• WORK TASK:
Search the listing below for the string "DCIM" and show each line that contains it.

• RECORDED DATA:

============

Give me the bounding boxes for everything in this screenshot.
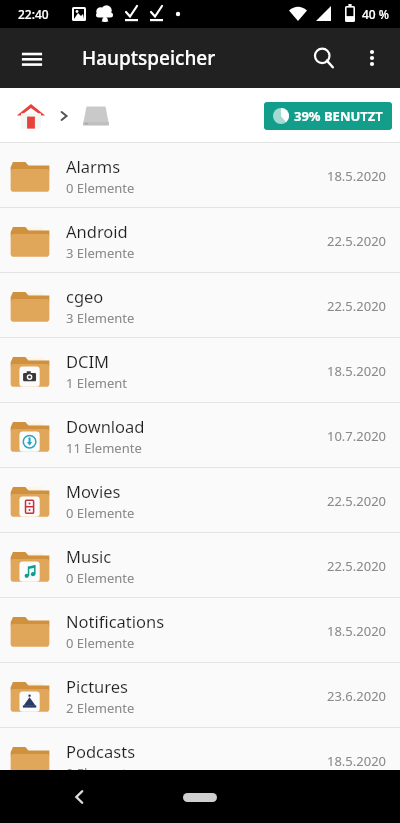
staticText: 0 Elemente (66, 569, 135, 587)
staticText: cgeo (66, 285, 104, 307)
staticText: 22.5.2020 (326, 297, 386, 315)
button[interactable]: cgeo (0, 273, 400, 338)
staticText: 18.5.2020 (326, 622, 386, 640)
button[interactable]: Search (300, 34, 348, 82)
button[interactable]: Download (0, 403, 400, 468)
staticText: 3 Elemente (66, 309, 135, 327)
staticText: 40 % (362, 6, 390, 22)
staticText: 22.5.2020 (326, 492, 386, 510)
staticText: 0 Elemente (66, 634, 135, 652)
button[interactable]: DCIM (0, 338, 400, 403)
staticText: 18.5.2020 (326, 362, 386, 380)
staticText: 18.5.2020 (326, 167, 386, 185)
button[interactable]: Alarms (0, 143, 400, 208)
staticText: 1 Element (66, 374, 127, 392)
staticText: Music (66, 545, 112, 567)
button[interactable]: Music (0, 533, 400, 598)
staticText: 0 Elemente (66, 764, 135, 782)
button[interactable]: Podcasts (0, 728, 400, 793)
staticText: Pictures (66, 675, 129, 697)
staticText: Hauptspeicher (82, 45, 216, 71)
staticText: Movies (66, 480, 121, 502)
button[interactable]: Movies (0, 468, 400, 533)
staticText: 11 Elemente (66, 439, 142, 457)
staticText: 18.5.2020 (326, 752, 386, 770)
button[interactable]: Back (60, 777, 100, 817)
button[interactable]: Home (174, 784, 226, 810)
staticText: 0 Elemente (66, 179, 135, 197)
button[interactable]: 39% BENUTZT (264, 102, 392, 130)
staticText: Download (66, 415, 145, 437)
button[interactable]: Pictures (0, 663, 400, 728)
staticText: Notifications (66, 610, 165, 632)
button[interactable]: More options (348, 34, 396, 82)
staticText: Podcasts (66, 740, 136, 762)
staticText: 23.6.2020 (326, 687, 386, 705)
staticText: 0 Elemente (66, 504, 135, 522)
button[interactable]: Internal storage (74, 94, 118, 138)
staticText: 39% BENUTZT (294, 107, 383, 125)
staticText: 22:40 (18, 6, 49, 22)
staticText: Alarms (66, 155, 121, 177)
staticText: 22.5.2020 (326, 232, 386, 250)
button[interactable]: Android (0, 208, 400, 273)
staticText: DCIM (66, 350, 110, 372)
staticText: 22.5.2020 (326, 557, 386, 575)
staticText: 2 Elemente (66, 699, 135, 717)
staticText: 10.7.2020 (326, 427, 386, 445)
button[interactable]: Notifications (0, 598, 400, 663)
button[interactable]: Home (10, 95, 52, 137)
staticText: Android (66, 220, 128, 242)
staticText: 3 Elemente (66, 244, 135, 262)
button[interactable]: Menu (8, 34, 56, 82)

============

• RESULT OF THE TASK:
button[interactable]: DCIM (0, 338, 400, 403)
staticText: DCIM (66, 350, 110, 372)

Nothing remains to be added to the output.